One thing I noticed, however, was that all the recent suicides were teenaged boys. I tried to find statistics for lesbian suicides, and I couldn’t find any. I have a theory — entirely unscientific, but more than purely speculative — that young women are both more open to queer sexuality in themselves and their friends than young men. I attribute this openness to the successes of feminism. It works like this:
In the 70s, second wave feminists confronted the limitations of traditional gender roles with a positive message — that girls could become anything they want, including male dominated professions like law or medicine without any any cost to their femininity. This message was wildly successful — law school enrollment by women is up about five times since 1972; in med school, women have grown from about a quarter of graduates in 1980 to just about half in 2006.
On the other hand, there was no complimentary message directed at boys. Instead of empowering boys to enter the “feminine” professions, like nursing or elementary education, boys were still shown a narrow and limited definition of masculinity. As a result, boys grew into men who interact with the world in narrow ways — men are expected to fight men and fuck women, in much the same way their fathers and grandfathers were. As a man who identifies as bisexual and genderqueer, this is something I think quite a bit about.

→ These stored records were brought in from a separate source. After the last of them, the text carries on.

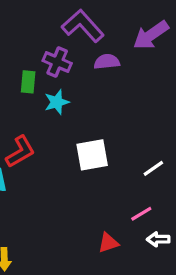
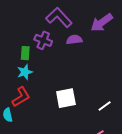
cyan star: (57, 102) -> (25, 72), moved

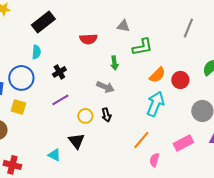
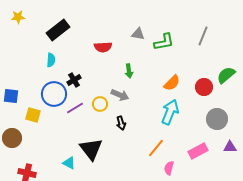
green L-shape: (142, 47) -> (164, 42), moved
blue circle: (21, 78) -> (54, 94), moved
red circle: (180, 80) -> (204, 87), moved
yellow circle: (85, 116) -> (100, 104), moved
black triangle: (76, 141) -> (91, 149), size x1.4

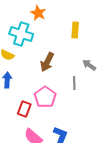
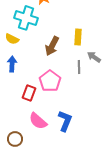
yellow rectangle: (75, 30) -> (78, 37), moved
gray arrow: (89, 65) -> (94, 57), moved

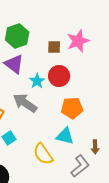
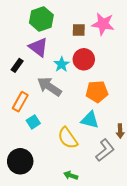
pink star: (78, 41) -> (103, 24), turned 30

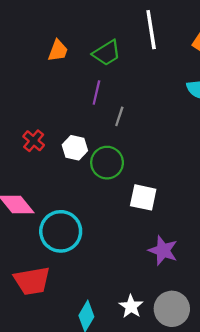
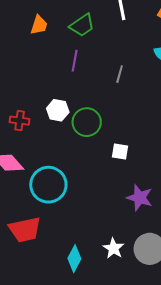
gray line: (119, 116) -> (120, 74), moved
red cross: (34, 141) -> (20, 121), moved, turned -30
white square: (143, 197) -> (120, 151), size x0.7

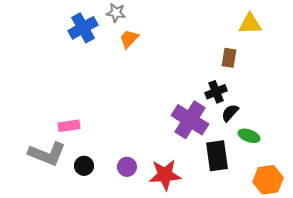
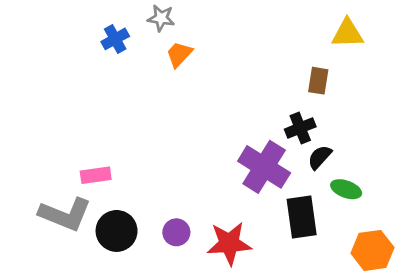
blue cross: (83, 28) -> (115, 39), size x0.7
black circle: (84, 166) -> (117, 231), size x1.5

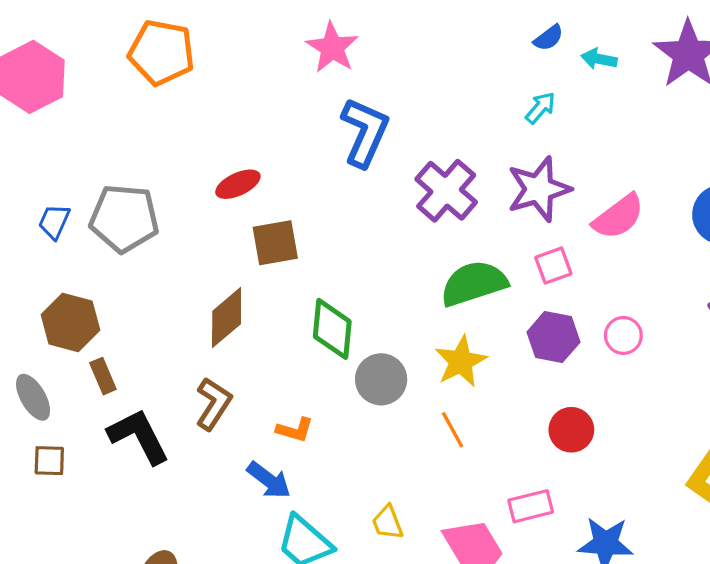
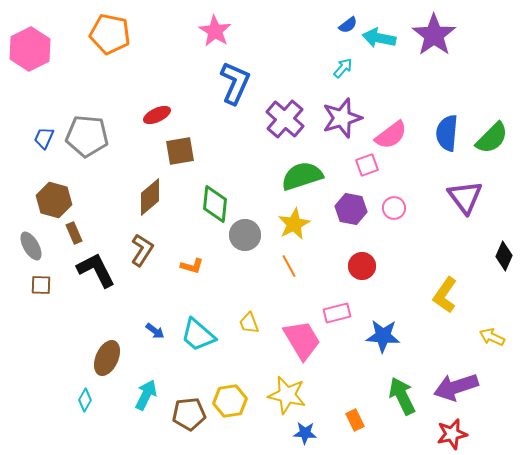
cyan arrow: (599, 59) -> (379, 38), size x1.5
pink square: (553, 266) -> (367, 165), moved
blue arrow: (269, 480) -> (155, 331), moved, size x0.7

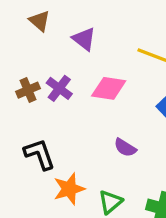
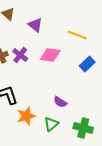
purple semicircle: (125, 148) -> (60, 102), moved

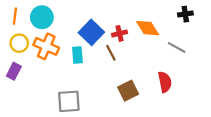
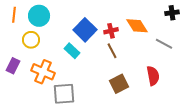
yellow circle: (19, 43) -> (31, 40), moved
orange cross: (46, 46) -> (43, 72), moved
brown line: (111, 53) -> (112, 51), moved
cyan rectangle: (77, 55) -> (72, 51), turned -42

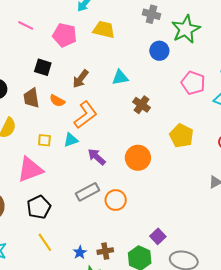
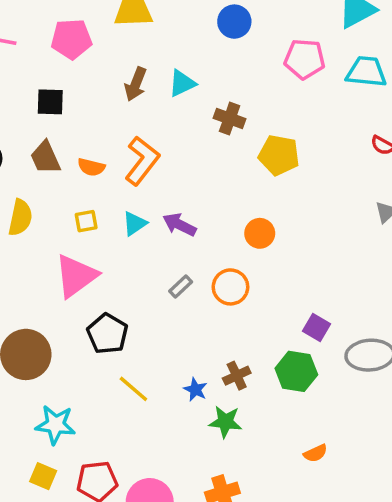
brown arrow: (81, 79) -> (136, 84), moved
orange semicircle: (57, 101) -> (91, 167), moved
yellow pentagon: (181, 136) -> (279, 155), moved
cyan triangle: (71, 140) -> (135, 224), moved
orange circle: (138, 158) -> (260, 233), moved, size x0.7
gray rectangle: (88, 192) -> (181, 286), size x0.6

For gay and bi men, their sexuality is a step outside the narrow gender identity other men expect their “peers” to occupy. The “fight or fuck” imperative takes over, and the bullying begins. The bullies feel threatened by the presence of an alternative to the required role; the bullied are both struggling to find their place in this rigid gender structure, and are probably too young to have fully developed sexual identities.
If it’s really going to get better, there needs to be a gender message directed at boys that they, too, can be anything they want to be. That there are more ways to interact with the world than a fight or fuck dichotomy. That complexity and incongruity ought to be celebrated, not mocked. That preferring the violin to football doesn’t make you gay.
This is a long tail solution that may take decades to take root. I fear that more young men may take their lives in the meantime.